Wyze Lab’s Brilliant Strategy & How You Can Apply It

Raul Hernandez Ochoa
2 min readJan 19, 2021

Wyze’s lean operations & tech innovation is remarkable.

You may not be selling IoT technology or smart home cameras. You might not even be selling products at all, perhaps only providing services.

However, let’s focus on some of the strategic principles Wyze executed and see how you can adapt these principles in your business.

Here’s a strategic look at what Wyze did:

Change the Status Quo

Great smart home products don’t have to be expensive (their promise)

Wyze’s flagship camera was only 1/10th of the price of most smart home cameras on the market and they still added more value with their technology at the low cost.

Low cost, for them, didn’t mean cheap, but it did raise the “too good to be true” flag. But at $20, it’s worth the risk to test for customers. This made it a low barrier to entry for customers and executed on Wyze’s goal to go after mass market appeal.

What’s your strategic goal and your promise to customers?

Gain Trust & Build Loyalty

If Wyze Cam was just another “cheap product”, it would not have sold 1 million cameras in its first year.

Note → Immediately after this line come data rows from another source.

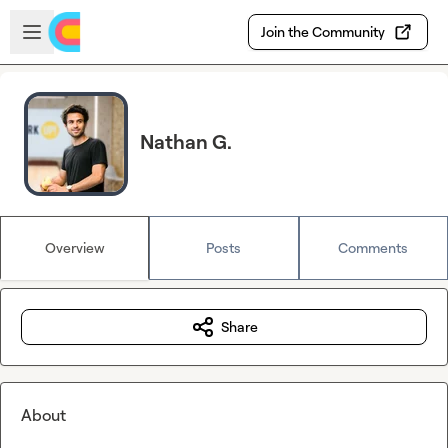
Skip to main content
Open sidebar
Join the Community
Nathan G.
Overview
Posts
Comments
Share
About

They backed their promise by delivering a camera that works and supports their promise. This delighted customers.

Let your product (your work) speak for itself and let your positioning (your promise) live up to the expectation.

Grow A Community of Customers & Provide More Value

Wyze focused on making a profit on every camera it sold (even if it was “razor-thin” profit). Growing and nurturing a community (of paying customers) based on trust creates relationships and opens the door to new opportunities. Wyze offered more ways to add more value to their customers by selling new products and services to their existing customer base.

It’s far cheaper and more profitable to sell to existing customers.

How can you acquire customers profitably and how are you adding more value to your existing customer base?